DESCRIPTION OF SPECIFIC EMBODIMENTS
Novel fluorescent labels, combinations of fluorescent labels, and their use
in separation systems involving the separation of a plurality of
components are provided. Particularly, the fluorescent labels comprise
pairs of fluorophores, which with one exception where the fluorophores are
the same, involve different fluorophores having overlapping spectra, where
the donor emission overlaps the acceptor absorption, so that there is
energy transfer from the excited fluorophore to the other member of the
pair. It is not essential that the excited fluorophore actually fluoresce,
it being sufficient that the excited fluorophore be able to efficiently
absorb the excitation energy and efficiently transfer it to the emitting
fluorophore.
The donor fluorophores in the different families of fluorophores may be the
same or different, but will be able to be excited efficiently by a single
light source of narrow bandwidth, particularly a laser source. The donor
fluorophores will have significant absorption, usually at least about 10%,
preferably at least about 20% of the absorption maxima within 20 nm of
each other, usually within 10 nm, more usually within 5 nm, of each other.
The emitting or accepting fluorophores will be selected to be able to
receive the energy from donor fluorophores and emit light, which will be
distinctive and detectably different. Therefore, one will be able to
distinguish between the components of the mixture to which the different
labels have been bound. Usually the labels will emit at emission maxima
separated by at least 10 nm, preferably at least 15 nm, and more
preferably at least 20 nm.
Usually the donor fluorophores will absorb in the range of about 350-800
nm, more usually in the range of about 350-600 nm or 500-750 nm, while the
acceptor fluorophores will emit light in the range of about 450-1000 nm,
usually in the range of about 450-800 nm. As will be discussed
subsequently, one may have more than a pair of absorbing molecules, so
that one may have 3 or more molecules, where energy is transferred from
one molecule to the next at higher wavelengths, to greatly increase the
difference in wavelength between absorption and observed emission.
The two fluorophores will be joined by a backbone or chain, usually a
polymeric chain, where the distance between the two fluorophores may be
varied. The physics behind the design of the labels is that the transfer
of the optical excitation from the donor to the acceptor depends on
1/R.sup.6, where R is the distance between the two fluorophores. Thus, the
distance must be chosen to provide efficient energy transfer from the
donor to the acceptor through the well-known Foerster mechanism. Thus, the
distance between the two fluorophores as determined by the number of atoms
in the chain separating the two fluorophores can be varied in accordance
with the nature of the chain. Various chains or backbones may be employed,
such as nucleic acids, both DNA and RNA, modified nucleic acids, e.g.

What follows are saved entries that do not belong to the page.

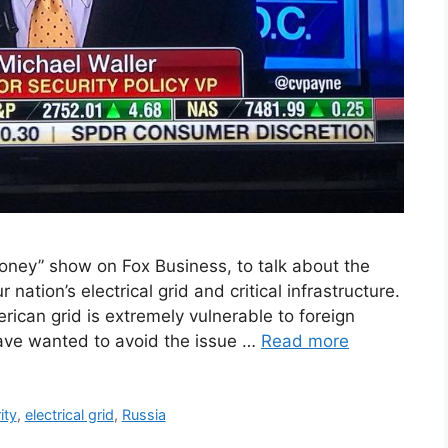
ey” show on Fox Business, to talk about the
ation’s electrical grid and critical infrastructure.
ican grid is extremely vulnerable to foreign
ave wanted to avoid the issue …
Read more
ity
,
electrical grid
,
Russia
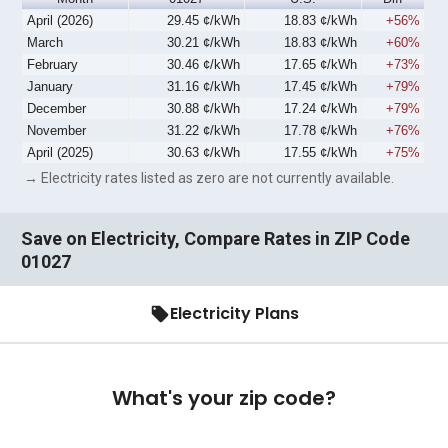
April (2026)
29.45 ¢/kWh
18.83 ¢/kWh
+56%
March
30.21 ¢/kWh
18.83 ¢/kWh
+60%
February
30.46 ¢/kWh
17.65 ¢/kWh
+73%
January
31.16 ¢/kWh
17.45 ¢/kWh
+79%
December
30.88 ¢/kWh
17.24 ¢/kWh
+79%
November
31.22 ¢/kWh
17.78 ¢/kWh
+76%
April (2025)
30.63 ¢/kWh
17.55 ¢/kWh
+75%
→ Electricity rates listed as zero are not currently available.
Save on Electricity, Compare Rates in ZIP Code
01027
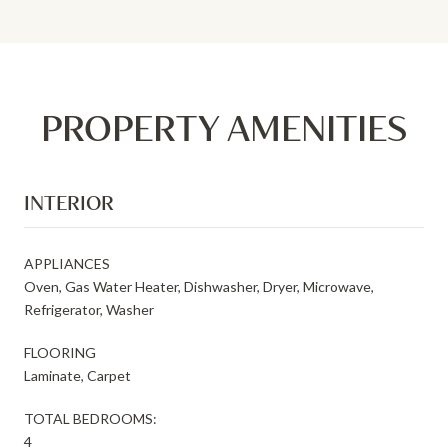
PROPERTY AMENITIES
INTERIOR
APPLIANCES
Oven, Gas Water Heater, Dishwasher, Dryer, Microwave,
Refrigerator, Washer
FLOORING
Laminate, Carpet
TOTAL BEDROOMS:
4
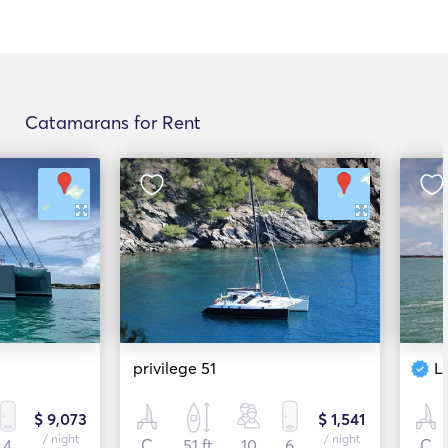
Catamarans for Rent
privilege 51
L
$ 9,073
$ 1,541
/ night
/ night
4
C
51 ft
10
6
C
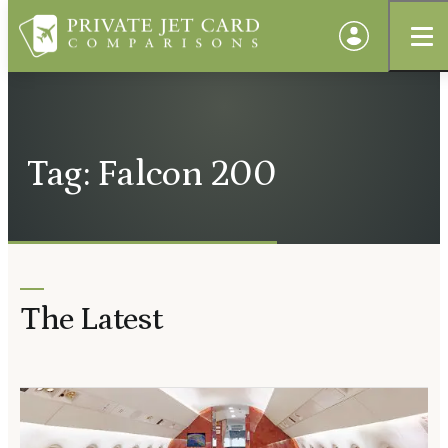
Tag: Falcon 200
The Latest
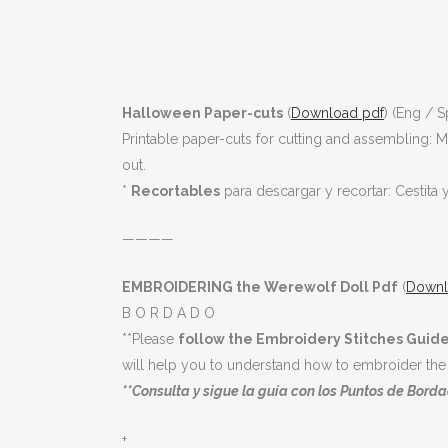
Halloween Paper-cuts
(
Download pdf
) (Eng / S
Printable paper-cuts for cutting and assembling: 
out.
*
Recortables
para descargar y recortar: Cestita 
————
EMBROIDERING the Werewolf Doll Pdf
(
Downl
B O R D A D O
**Please
follow the Embroidery Stitches Guide
will help you to understand how to embroider the 
**Consulta y sigue la guía con los Puntos de Bordad
+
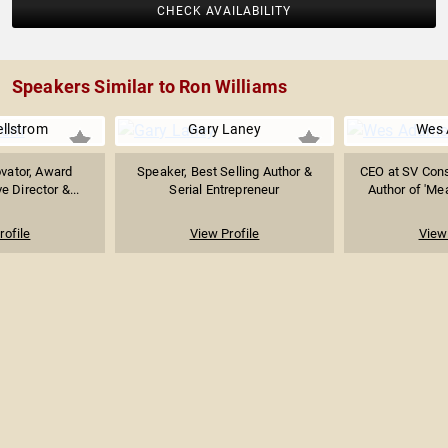
CHECK AVAILABILITY
Speakers Similar to Ron Williams
ellstrom
Gary Laney
Wes
ovator, Award
Speaker, Best Selling Author &
CEO at SV Cons
e Director &...
Serial Entrepreneur
Author of 'Mea
rofile
View Profile
View 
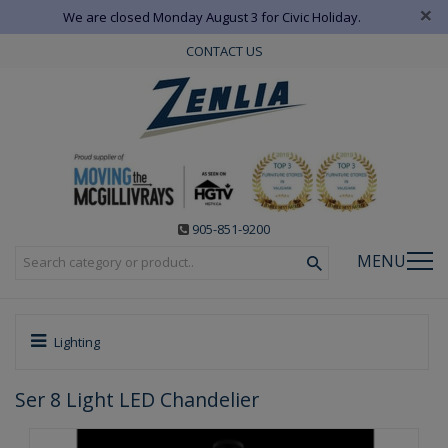
×
We are closed Monday August 3 for Civic Holiday.
CONTACT US
905-851-9200
MENU
Lighting
Ser 8 Light LED Chandelier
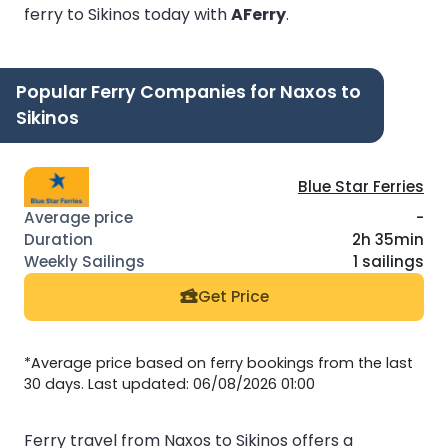
ferry to Sikinos today with
AFerry
.
Popular Ferry Companies for Naxos to
Sikinos
Blue Star Ferries
-
2h 35min
1 sailings
Get Price
*Average price based on ferry bookings from the last
30 days. Last updated: 06/08/2026 01:00
Ferry travel from Naxos to Sikinos offers a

where oxygens may be substituted by sulfur, carbon, or nitrogen,
phosphates substituted by sulfate or carboxylate, etc., polypeptides,
polysaccharides, various groups which may be added stepwise, such as
di-functional groups, e.g. haloamines, or the like. The fluorophores may
be substituted as appropriate by appropriate functionalization of the
various building blocks, where the fluorophore may be present on the
building block during the formation of the label, or may be added
subsequently, as appropriate. Various conventional chemistries may be
employed to ensure that the appropriate spacing between the two
fluorophores is obtained.
The molecular weights of the labels (fluorophores plus the backbone to
which they are linked) will generally be at least about 250 Dal and not
more than about 5,000 Dal, usually not more than about 2,000 Dal. The
molecular weight of the fluorophore will generally be in the range of
about 250 to 1,000 Dal, where the molecular weights of the acceptor-donor
pairs on different labels to be used together will usually not differ by
more than about 20%. The fluorophores may be bound internal to the chain,
at the termini, or one at one terminus and another at an internal site.
The fluorophores may be selected so as to be from a similar chemical
family, such as cyanine dyes, xanthenes or the like. Thus, one could have
the donors from the same chemical family, each donor-acceptor pair from
the same chemical family or each acceptor from the same family.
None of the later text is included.